Plus d’un siècle après sa première ­parution, en 1917, que vient nous dire ­Humus, le chef d’œuvre du romancier portugais Raul Brandao (1867-1930) ?

La voix impitoyable de son narrateur, son acuité terrible, n’ont rien perdu de leur pouvoir de fascination. Entre affliction et dégoût, son journal entremêle la description du train-train d’un village, une réflexion profonde sur la finitude humaine et des visions étranges de personnages, tel le « Gueux », « un être qui vient de l’irréel », probablement en communication directe avec le mystère de la vie. Les personnages de Brandão attendent la mort.
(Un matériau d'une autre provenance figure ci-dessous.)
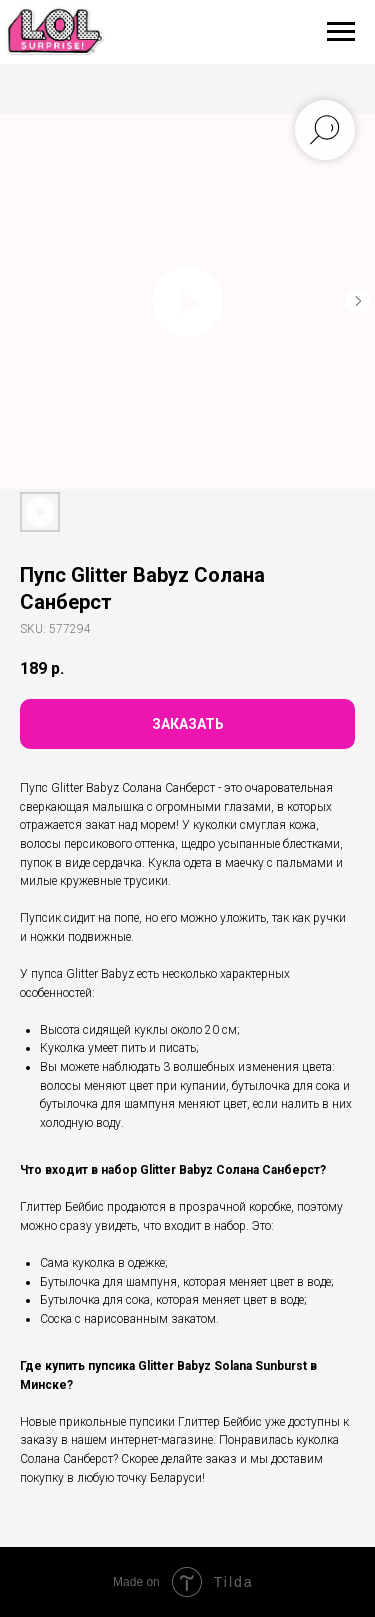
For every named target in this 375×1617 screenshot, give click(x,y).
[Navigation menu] (341, 32)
L’écrivain voit dans leurs attitudes la manifestation de ce qui les agite : jalousie, ennui, amertume, avarice. Les personnages de Brandão entendent la mort : elle est omniprésente dans les pierres qui s’effritent, la mousse et la pourriture qui recouvrent les maisons. Le narrateur se reconnaît en eux. Tous ont en commun d’être visités par « le rêve ». « Le rêve trouble la ville comme le printemps trouble cet étang, qui n’est que boue et azur : il le colore et l’agite. Mais l’habitude a si bien imprégné la vie que l’on cohabite avec la peur et que l’on continue d’aller au bureau. » Les éditions Chandeigne, qui le rééditent, qualifient Humus d’«antichambre» du Livre de l’intranquillité (Christian ­Bourgois, 1988-1992), de Fernando Pessoa (1888-1935). Il a influencé un siècle d’écrivains portugais, dont le Prix ­Nobel José Saramago (1922-2010), qui le cite comme son livre préféré.